Current input file could have a filed CASPrepareExtractBQ.prepare_extract.filters_json_path. This is a gs json path. Please find an example of this filter file attached as well

Parameters

  • CASPrepareExtractBQ.prepare_extract.docker_image - Docker image to use for this operation.

  • CASPrepareExtractBQ.prepare_extract.bq_dataset - BigQuery dataset name where to ingest the data.

  • CASPrepareExtractBQ.prepare_extract.extract_table_prefix - Prefix for the extract table name. The final extract tables name will be named like ${extract_table_prefix}_cas_cell_info

  • CASPrepareExtractBQ.prepare_extract.extract_bin_size - Size of the bin for the extract table, usually we put 10000

  • CASPrepareExtractBQ.prepare_extract.bucket_name - Working GCS Bucket name

  • CASPrepareExtractBQ.prepare_extract.obs_columns_to_include - A comma separated list of columns to include in the extract table.

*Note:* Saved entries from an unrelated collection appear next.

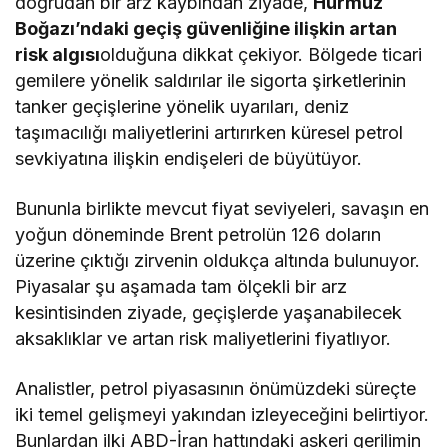
doğrudan bir arz kaybından ziyade,
Hürmüz
Boğazı’ndaki geçiş güvenliğine ilişkin artan
risk algısı
olduğuna dikkat çekiyor. Bölgede ticari
gemilere yönelik saldırılar ile sigorta şirketlerinin
tanker geçişlerine yönelik uyarıları, deniz
taşımacılığı maliyetlerini artırırken küresel petrol
sevkiyatına ilişkin endişeleri de büyütüyor.
Bununla birlikte mevcut fiyat seviyeleri, savaşın en
yoğun döneminde Brent petrolün 126 doların
üzerine çıktığı zirvenin oldukça altında bulunuyor.
Piyasalar şu aşamada tam ölçekli bir arz
kesintisinden ziyade, geçişlerde yaşanabilecek
aksaklıklar ve artan risk maliyetlerini fiyatlıyor.
Analistler, petrol piyasasının önümüzdeki süreçte
iki temel gelişmeyi yakından izleyeceğini belirtiyor.
Bunlardan ilki ABD-İran hattındaki askeri gerilimin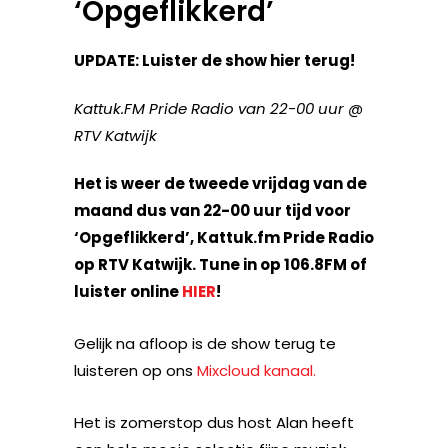
‘Opgeflikkerd’
UPDATE: Luister de show hier terug!
Kattuk.FM Pride Radio van 22-00 uur @
RTV Katwijk
Het is weer de tweede vrijdag van de
maand dus van 22-00 uur tijd voor
‘Opgeflikkerd’, Kattuk.fm Pride Radio
op RTV Katwijk. Tune in op 106.8FM of
luister online
HIER
!
Gelijk na afloop is de show terug te
luisteren op ons
Mixcloud kanaal.
Het is zomerstop dus host Alan heeft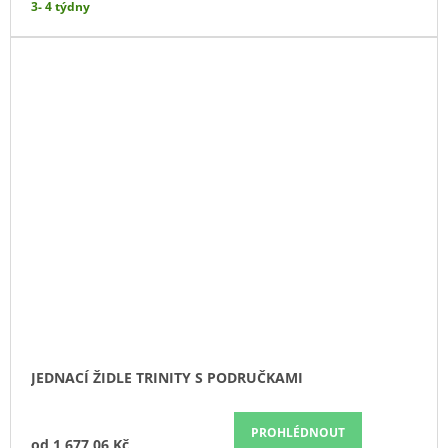
3- 4 týdny
JEDNACÍ ŽIDLE TRINITY S PODRUČKAMI
PROHLÉDNOUT
od
1 677,06 Kč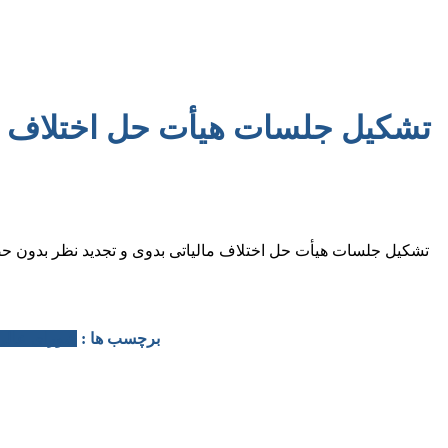
تشکیل جلسات هیأت حل اختلاف مال
برچسب ها :
شورای عالی 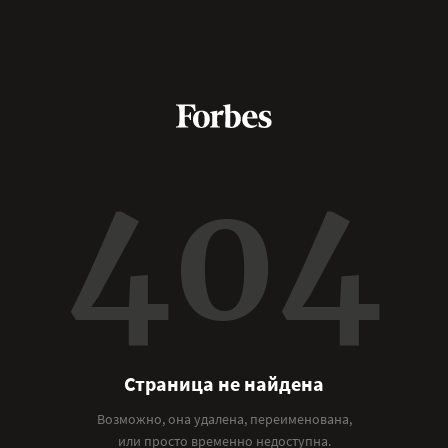
404
Страница не найдена
Возможно, она удалена, переименована,
или просто временно недоступна.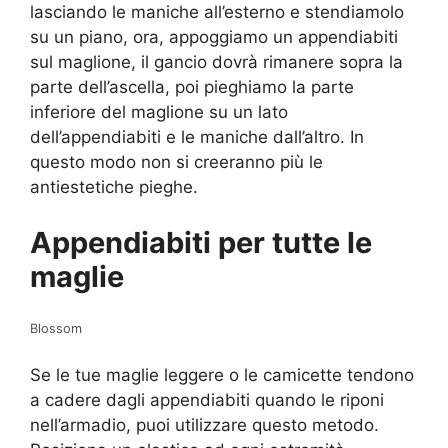
lasciando le maniche all’esterno e stendiamolo
su un piano, ora, appoggiamo un appendiabiti
sul maglione, il gancio dovrà rimanere sopra la
parte dell’ascella, poi pieghiamo la parte
inferiore del maglione su un lato
dell’appendiabiti e le maniche dall’altro. In
questo modo non si creeranno più le
antiestetiche pieghe.
Appendiabiti per tutte le
maglie
Blossom
Se le tue maglie leggere o le camicette tendono
a cadere dagli appendiabiti quando le riponi
nell’armadio, puoi utilizzare questo metodo.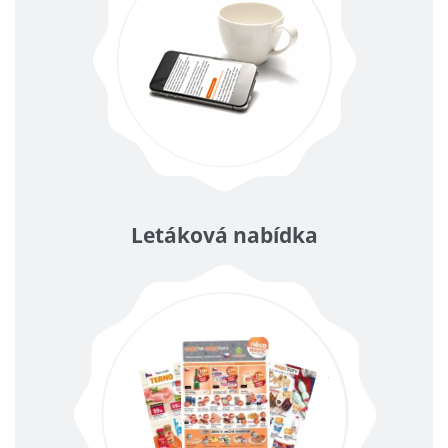
Letáková nabídka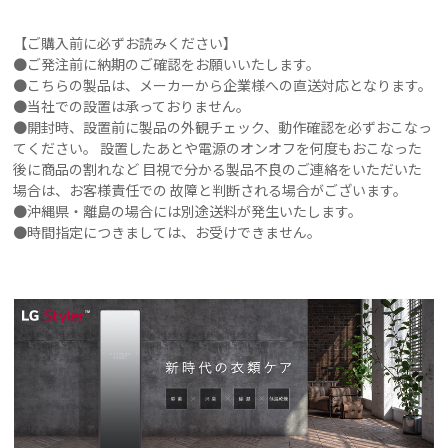
【ご購入前に必ずお読みください】
●ご発注前に納期のご確認をお願いいたします。
●こちらの製品は、メーカーから企業様への直送対応となります。
●当社での設置は承っておりません。
●開封時、設置前に製品の外観チェック、動作確認を必ずおこなっ
てください。 設置したあとや電源のオンオフを何度もおこなった
後に商品の割れなど 目視で分かる製品不良のご連絡をいただいた
場合は、お客様責任での 故障と判断される場合がございます。
●沖縄県・離島の場合には別途送料が発生いたします。
●時間指定につきましては、お受けできません。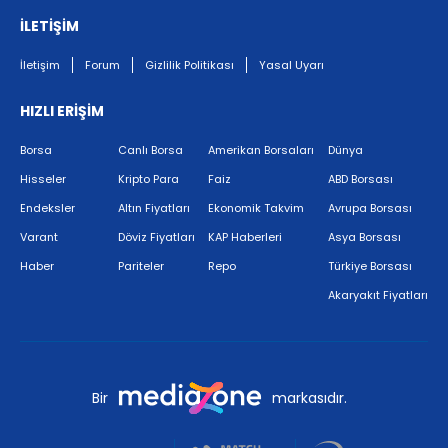
İLETİŞİM
İletişim
Forum
Gizlilik Politikası
Yasal Uyarı
HIZLI ERİŞİM
Borsa
Canlı Borsa
Amerikan Borsaları
Dünya
Hisseler
Kripto Para
Faiz
ABD Borsası
Endeksler
Altın Fiyatları
Ekonomik Takvim
Avrupa Borsası
Varant
Döviz Fiyatları
KAP Haberleri
Asya Borsası
Haber
Pariteler
Repo
Türkiye Borsası
Akaryakıt Fiyatları
Bir
markasıdır.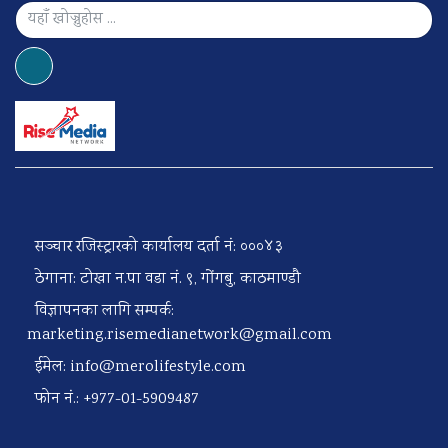
सञ्चार रजिस्ट्रारको कार्यालय दर्ता नं: ०००४३
ठेगाना: टोखा न.पा वडा नं. ९, गोंगबु, काठमाण्डौ
विज्ञापनका लागि सम्पर्क:
marketing.risemedianetwork@gmail.com
ईमेल:
info@merolifestyle.com
फोन नं.: +977-01-5909487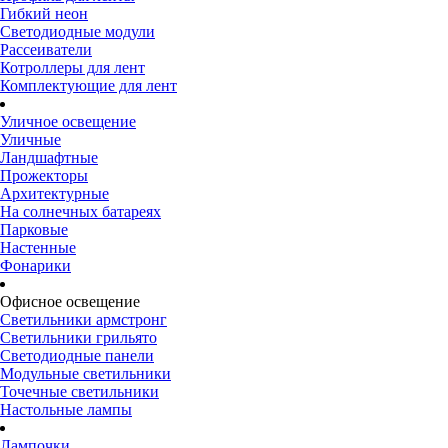
Гибкий неон
Светодиодные модули
Рассеиватели
Котроллеры для лент
Комплектующие для лент
Уличное освещение
Уличные
Ландшафтные
Прожекторы
Архитектурные
На солнечных батареях
Парковые
Настенные
Фонарики
Офисное освещение
Светильники армстронг
Светильники грильято
Светодиодные панели
Модульные светильники
Точечные светильники
Настольные лампы
Лампочки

  • CASPrepareExtractBQ.prepare_extract.fq_allowed_original_feature_ids - A fully qualified table name of the reference data table with the feature schema.

  • CASPrepareExtractBQ.prepare_extract.extract_bucket_path - A GCS path to the extract table. This path is used for creating metadata files for the extract script.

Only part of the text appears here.